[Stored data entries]
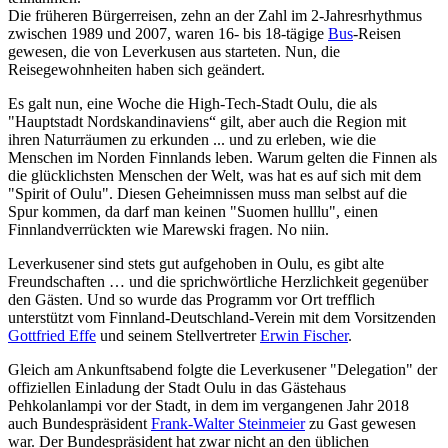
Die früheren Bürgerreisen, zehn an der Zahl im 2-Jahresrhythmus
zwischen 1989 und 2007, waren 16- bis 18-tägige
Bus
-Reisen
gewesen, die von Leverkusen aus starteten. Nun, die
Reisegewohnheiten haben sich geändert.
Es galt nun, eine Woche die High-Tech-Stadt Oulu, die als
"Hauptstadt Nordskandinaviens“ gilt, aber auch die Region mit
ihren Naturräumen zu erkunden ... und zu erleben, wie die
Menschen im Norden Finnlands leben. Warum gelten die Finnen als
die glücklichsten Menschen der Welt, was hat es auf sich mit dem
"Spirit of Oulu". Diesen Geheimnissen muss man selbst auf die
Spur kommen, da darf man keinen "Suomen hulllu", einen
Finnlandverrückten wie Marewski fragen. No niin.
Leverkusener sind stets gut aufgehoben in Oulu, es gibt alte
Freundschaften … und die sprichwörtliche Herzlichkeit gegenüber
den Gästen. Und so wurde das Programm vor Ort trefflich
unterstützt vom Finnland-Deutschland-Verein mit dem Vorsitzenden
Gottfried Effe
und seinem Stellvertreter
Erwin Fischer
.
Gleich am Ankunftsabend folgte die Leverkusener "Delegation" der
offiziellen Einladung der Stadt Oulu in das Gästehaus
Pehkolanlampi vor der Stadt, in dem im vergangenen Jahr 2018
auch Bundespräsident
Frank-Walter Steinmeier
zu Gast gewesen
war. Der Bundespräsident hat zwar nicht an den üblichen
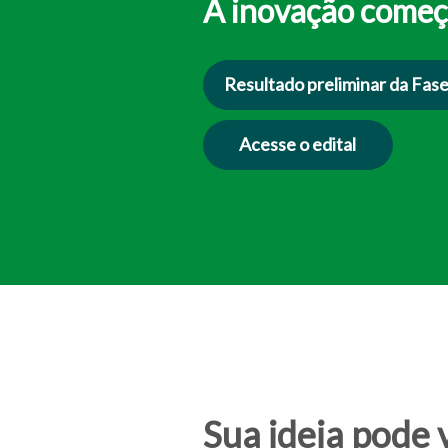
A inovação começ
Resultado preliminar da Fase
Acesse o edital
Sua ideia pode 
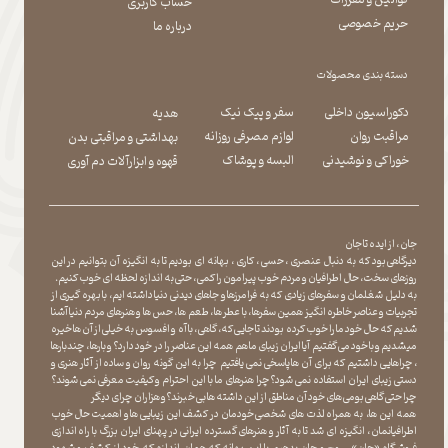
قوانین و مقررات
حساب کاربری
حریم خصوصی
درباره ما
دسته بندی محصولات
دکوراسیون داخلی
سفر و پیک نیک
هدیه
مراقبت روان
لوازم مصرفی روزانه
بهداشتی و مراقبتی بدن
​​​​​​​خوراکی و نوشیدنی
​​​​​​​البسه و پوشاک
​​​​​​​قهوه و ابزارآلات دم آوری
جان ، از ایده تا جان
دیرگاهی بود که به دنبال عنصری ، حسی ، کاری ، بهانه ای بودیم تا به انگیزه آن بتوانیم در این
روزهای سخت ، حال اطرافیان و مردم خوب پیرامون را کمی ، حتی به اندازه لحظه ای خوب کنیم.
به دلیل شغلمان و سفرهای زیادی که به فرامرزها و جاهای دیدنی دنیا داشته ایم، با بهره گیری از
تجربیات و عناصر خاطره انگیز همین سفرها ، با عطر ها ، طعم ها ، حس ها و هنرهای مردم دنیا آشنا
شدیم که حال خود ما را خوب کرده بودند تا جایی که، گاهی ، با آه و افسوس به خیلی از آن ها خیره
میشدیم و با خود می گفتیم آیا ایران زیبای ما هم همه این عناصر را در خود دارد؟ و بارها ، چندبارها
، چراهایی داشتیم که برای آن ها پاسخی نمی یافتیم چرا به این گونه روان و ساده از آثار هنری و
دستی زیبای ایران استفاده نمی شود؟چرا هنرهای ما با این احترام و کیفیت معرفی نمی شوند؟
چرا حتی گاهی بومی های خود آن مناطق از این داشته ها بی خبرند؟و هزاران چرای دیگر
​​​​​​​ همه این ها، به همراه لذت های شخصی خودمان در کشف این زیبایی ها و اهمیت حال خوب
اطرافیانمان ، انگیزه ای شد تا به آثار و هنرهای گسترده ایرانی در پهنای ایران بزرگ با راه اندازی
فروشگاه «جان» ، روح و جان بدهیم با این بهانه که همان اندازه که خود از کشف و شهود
...
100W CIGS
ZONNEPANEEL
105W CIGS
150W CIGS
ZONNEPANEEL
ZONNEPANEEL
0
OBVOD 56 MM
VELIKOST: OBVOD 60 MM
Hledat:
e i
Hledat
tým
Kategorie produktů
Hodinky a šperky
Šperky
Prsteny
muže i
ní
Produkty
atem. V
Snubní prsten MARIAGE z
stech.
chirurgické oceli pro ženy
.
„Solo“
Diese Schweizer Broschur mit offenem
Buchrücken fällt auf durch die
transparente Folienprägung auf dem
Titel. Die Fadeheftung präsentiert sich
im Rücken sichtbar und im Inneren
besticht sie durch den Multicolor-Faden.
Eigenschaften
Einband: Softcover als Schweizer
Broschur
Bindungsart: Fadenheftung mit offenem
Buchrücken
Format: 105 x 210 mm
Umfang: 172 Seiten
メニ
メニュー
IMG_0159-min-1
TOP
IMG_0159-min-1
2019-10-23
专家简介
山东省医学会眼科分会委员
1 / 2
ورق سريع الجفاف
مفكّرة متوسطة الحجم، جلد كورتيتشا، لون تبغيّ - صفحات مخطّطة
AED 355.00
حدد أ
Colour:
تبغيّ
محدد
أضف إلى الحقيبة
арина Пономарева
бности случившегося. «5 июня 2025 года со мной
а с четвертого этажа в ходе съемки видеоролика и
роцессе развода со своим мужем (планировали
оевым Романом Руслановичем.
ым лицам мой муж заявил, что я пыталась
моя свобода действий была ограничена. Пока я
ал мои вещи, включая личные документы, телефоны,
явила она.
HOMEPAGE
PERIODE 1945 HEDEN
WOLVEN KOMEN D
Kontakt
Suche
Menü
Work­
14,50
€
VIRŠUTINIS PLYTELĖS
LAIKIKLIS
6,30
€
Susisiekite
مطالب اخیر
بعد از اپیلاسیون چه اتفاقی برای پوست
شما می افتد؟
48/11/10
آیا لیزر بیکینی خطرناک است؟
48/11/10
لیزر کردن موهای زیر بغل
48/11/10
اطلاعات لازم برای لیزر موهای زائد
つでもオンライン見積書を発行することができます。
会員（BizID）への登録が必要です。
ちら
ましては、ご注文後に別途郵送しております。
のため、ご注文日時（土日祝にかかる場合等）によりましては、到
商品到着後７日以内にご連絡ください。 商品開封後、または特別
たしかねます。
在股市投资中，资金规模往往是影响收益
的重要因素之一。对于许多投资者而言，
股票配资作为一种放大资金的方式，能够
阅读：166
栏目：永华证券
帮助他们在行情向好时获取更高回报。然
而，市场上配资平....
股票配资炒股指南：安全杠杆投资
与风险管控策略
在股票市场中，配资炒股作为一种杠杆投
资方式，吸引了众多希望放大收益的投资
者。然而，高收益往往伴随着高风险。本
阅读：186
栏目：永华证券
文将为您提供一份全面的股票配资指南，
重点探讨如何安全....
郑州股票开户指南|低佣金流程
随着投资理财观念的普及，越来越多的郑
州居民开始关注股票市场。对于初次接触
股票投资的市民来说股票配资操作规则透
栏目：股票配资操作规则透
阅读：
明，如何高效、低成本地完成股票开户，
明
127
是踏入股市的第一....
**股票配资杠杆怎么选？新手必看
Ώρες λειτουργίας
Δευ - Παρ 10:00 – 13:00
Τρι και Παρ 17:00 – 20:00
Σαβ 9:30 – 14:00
* * *
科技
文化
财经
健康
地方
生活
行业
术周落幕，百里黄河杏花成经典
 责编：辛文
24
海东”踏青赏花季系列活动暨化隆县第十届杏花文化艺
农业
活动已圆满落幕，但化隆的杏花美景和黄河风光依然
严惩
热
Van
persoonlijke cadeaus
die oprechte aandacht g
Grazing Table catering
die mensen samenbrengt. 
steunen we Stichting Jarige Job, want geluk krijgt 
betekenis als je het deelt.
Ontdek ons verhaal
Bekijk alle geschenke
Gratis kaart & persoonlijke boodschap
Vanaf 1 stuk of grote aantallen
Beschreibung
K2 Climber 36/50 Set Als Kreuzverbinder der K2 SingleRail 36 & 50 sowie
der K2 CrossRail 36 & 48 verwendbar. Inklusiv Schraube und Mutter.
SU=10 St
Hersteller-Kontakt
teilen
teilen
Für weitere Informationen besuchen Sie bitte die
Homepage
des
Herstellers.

Assignment:
Restate the lines above from the one containing "Die früheren Bürgerreisen, zehn" through the one containing "دیرگاهی بود که", inclusive, exactly and without pictures.

Task result:
Die früheren Bürgerreisen, zehn an der Zahl im 2-Jahresrhythmus
zwischen 1989 und 2007, waren 16- bis 18-tägige
Bus
-Reisen
gewesen, die von Leverkusen aus starteten. Nun, die
Reisegewohnheiten haben sich geändert.
Es galt nun, eine Woche die High-Tech-Stadt Oulu, die als
"Hauptstadt Nordskandinaviens“ gilt, aber auch die Region mit
ihren Naturräumen zu erkunden ... und zu erleben, wie die
Menschen im Norden Finnlands leben. Warum gelten die Finnen als
die glücklichsten Menschen der Welt, was hat es auf sich mit dem
"Spirit of Oulu". Diesen Geheimnissen muss man selbst auf die
Spur kommen, da darf man keinen "Suomen hulllu", einen
Finnlandverrückten wie Marewski fragen. No niin.
Leverkusener sind stets gut aufgehoben in Oulu, es gibt alte
Freundschaften … und die sprichwörtliche Herzlichkeit gegenüber
den Gästen. Und so wurde das Programm vor Ort trefflich
unterstützt vom Finnland-Deutschland-Verein mit dem Vorsitzenden
Gottfried Effe
und seinem Stellvertreter
Erwin Fischer
.
Gleich am Ankunftsabend folgte die Leverkusener "Delegation" der
offiziellen Einladung der Stadt Oulu in das Gästehaus
Pehkolanlampi vor der Stadt, in dem im vergangenen Jahr 2018
auch Bundespräsident
Frank-Walter Steinmeier
zu Gast gewesen
war. Der Bundespräsident hat zwar nicht an den üblichen
A inovação começ
Resultado preliminar da Fase
Acesse o edital
Sua ideia pode 
قوانین و مقررات
حساب کاربری
حریم خصوصی
درباره ما
دسته بندی محصولات
دکوراسیون داخلی
سفر و پیک نیک
هدیه
مراقبت روان
لوازم مصرفی روزانه
بهداشتی و مراقبتی بدن
​​​​​​​خوراکی و نوشیدنی
​​​​​​​البسه و پوشاک
​​​​​​​قهوه و ابزارآلات دم آوری
جان ، از ایده تا جان
دیرگاهی بود که به دنبال عنصری ، حسی ، کاری ، بهانه ای بودیم تا به انگیزه آن بتوانیم در این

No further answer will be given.